Thursday, May 4, 2017

The story of an enigmatic chef

It seems almost quaint to remember the days before committed foodies became commonplace and chefs emerged as celebrities. Director Lydia Tenaglia's documentary Jeremiah Tower, The Last Magnificent reminds us that the current obsession with restaurants and their chefs had a beginning. Regarded by some as the first celebrity chef, Tower worked with Alice Waters at Berkeley's famed Chez Panisse. He later opened a San Francisco restaurant called Stars. Tower grew up around wealth but was mostly ignored by his patrician parents. Even as a kid, he was obsessed with food and menus. After Harvard, he applied for a job at Waters' Chez Panisse with no prior experience. At the time, Chez Panisse was a kind of hippy hang-out with great food. Did Tower -- an enigmatic but charismatic gay man -- do more to establish Chez Panisse's culinary importance than anyone else? Before his break with Waters, Towers shifted the restaurant's cuisine to locally grown ingredients and was instrumental in creating the so-called "California Cuisine" -- at least that's the impression I took from the film.

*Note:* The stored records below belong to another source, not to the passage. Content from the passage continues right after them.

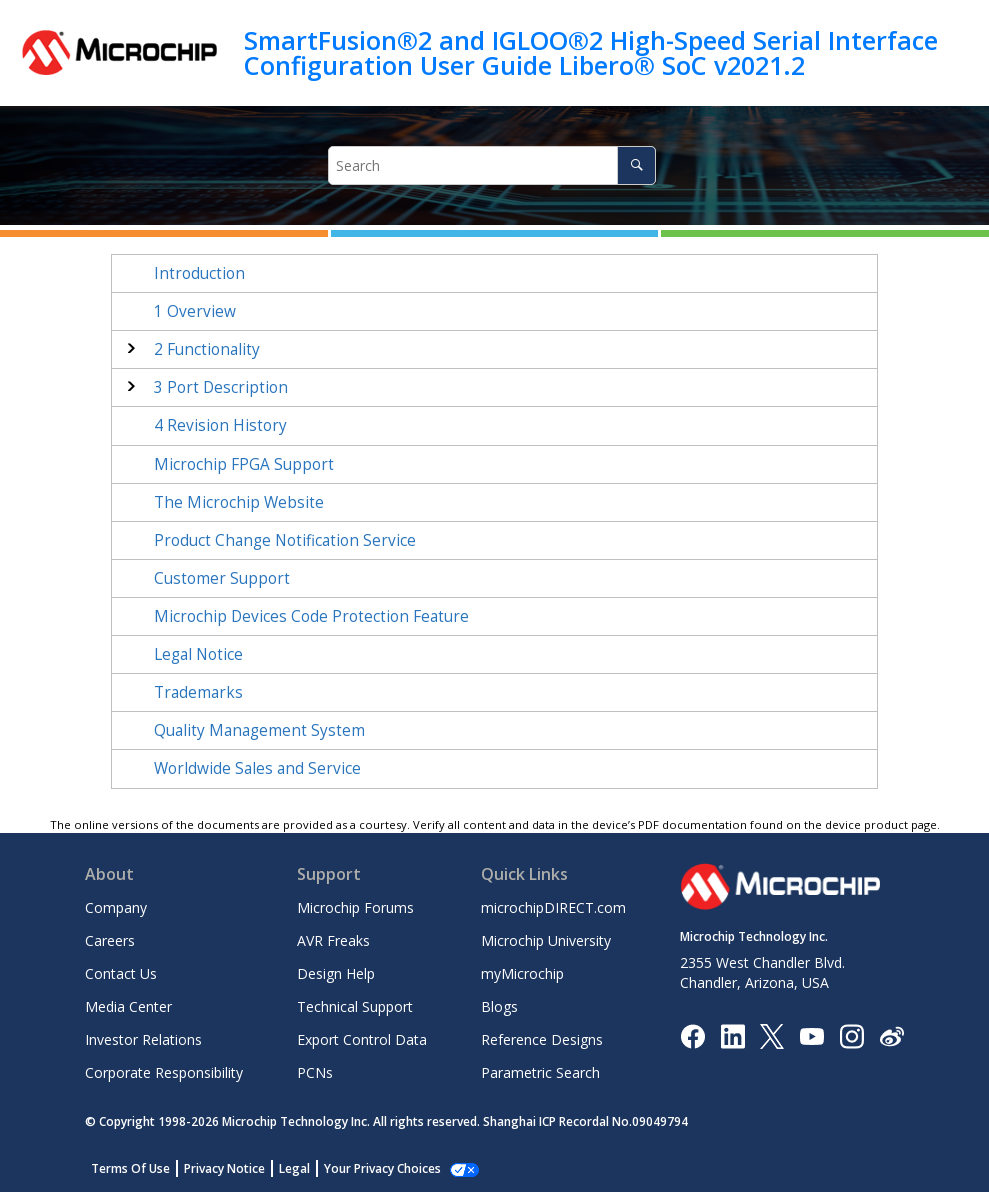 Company (116, 907)
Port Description (221, 387)
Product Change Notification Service (285, 540)
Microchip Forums (355, 907)
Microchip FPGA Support (244, 464)
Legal (294, 1168)
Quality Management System (259, 730)
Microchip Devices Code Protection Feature (311, 616)
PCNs (315, 1072)
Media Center (128, 1006)
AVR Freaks (333, 940)
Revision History (220, 425)
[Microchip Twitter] (772, 1034)
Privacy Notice (224, 1168)
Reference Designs (542, 1039)
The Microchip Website (239, 502)
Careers (110, 940)
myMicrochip (522, 973)
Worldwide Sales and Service (257, 768)
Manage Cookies (371, 1168)
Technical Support (355, 1006)
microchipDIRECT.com (553, 907)
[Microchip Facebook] (692, 1034)
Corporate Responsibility (164, 1072)
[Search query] (492, 165)
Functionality (207, 349)
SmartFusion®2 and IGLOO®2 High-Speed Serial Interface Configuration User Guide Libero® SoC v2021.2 (591, 52)
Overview (195, 311)
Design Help (336, 973)
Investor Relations (143, 1039)
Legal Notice (198, 654)
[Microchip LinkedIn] (732, 1034)
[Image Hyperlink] (811, 1035)
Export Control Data (362, 1039)
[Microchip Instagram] (851, 1034)
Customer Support (222, 578)
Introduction (199, 273)
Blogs (499, 1006)
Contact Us (121, 973)
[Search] (636, 165)
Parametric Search (540, 1072)
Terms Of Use (130, 1168)
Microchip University (546, 940)
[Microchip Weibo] (891, 1035)
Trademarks (198, 692)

After an earthquake ravaged Stars, Tower withdrew to Mexico, where he resided until he made an improbable attempt at a comeback. In 2014, he took over Tavern on the Green, a heavily trafficked New York City restaurant that couldn't accommodate Towers' idiosyncratic but entirely committed approach. I could have done without Tenaglia's attempts at recreating scenes from Tower's boyhood, but watching various big names in food -- Martha Stewart, Wolfgang Puck, Mario Batali and Anthony Bourdain -- talk about Towers' career proves fascinating and Tower himself adds an elusive but compelling quality. The film's best achievement may be the way it reminds us that restaurants have become entertainments unto themselves; Tenaglia shows us the life -- and trendy commercial heat -- that the best of them generate. Waters, by the way, isn't among those interviewed.